> [WHAT YOU ARE ASKED TO DO]: When the records are reproduced, each one must match exactly, and no picture may be kept.

Page images and extracted text
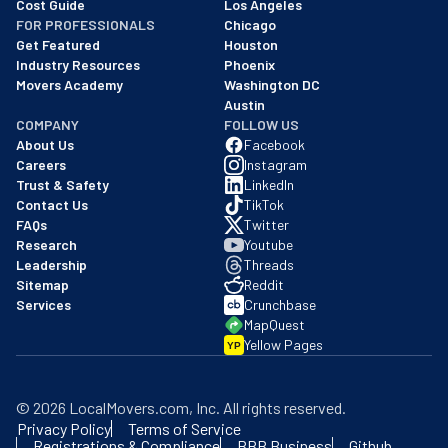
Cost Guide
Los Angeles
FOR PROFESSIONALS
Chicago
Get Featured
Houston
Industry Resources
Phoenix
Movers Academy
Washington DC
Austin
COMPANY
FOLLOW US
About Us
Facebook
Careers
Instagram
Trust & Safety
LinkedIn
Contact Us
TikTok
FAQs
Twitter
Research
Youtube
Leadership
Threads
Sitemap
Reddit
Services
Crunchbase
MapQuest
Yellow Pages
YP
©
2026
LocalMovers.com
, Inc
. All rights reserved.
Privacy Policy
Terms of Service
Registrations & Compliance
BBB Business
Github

> [FINISHED EXERCISE]:
Cost Guide
Los Angeles
FOR PROFESSIONALS
Chicago
Get Featured
Houston
Industry Resources
Phoenix
Movers Academy
Washington DC
Austin
COMPANY
FOLLOW US
About Us
Facebook
Careers
Instagram
Trust & Safety
LinkedIn
Contact Us
TikTok
FAQs
Twitter
Research
Youtube
Leadership
Threads
Sitemap
Reddit
Services
Crunchbase
MapQuest
Yellow Pages
YP
©
2026
LocalMovers.com
, Inc
. All rights reserved.
Privacy Policy
Terms of Service
Registrations & Compliance
BBB Business
Github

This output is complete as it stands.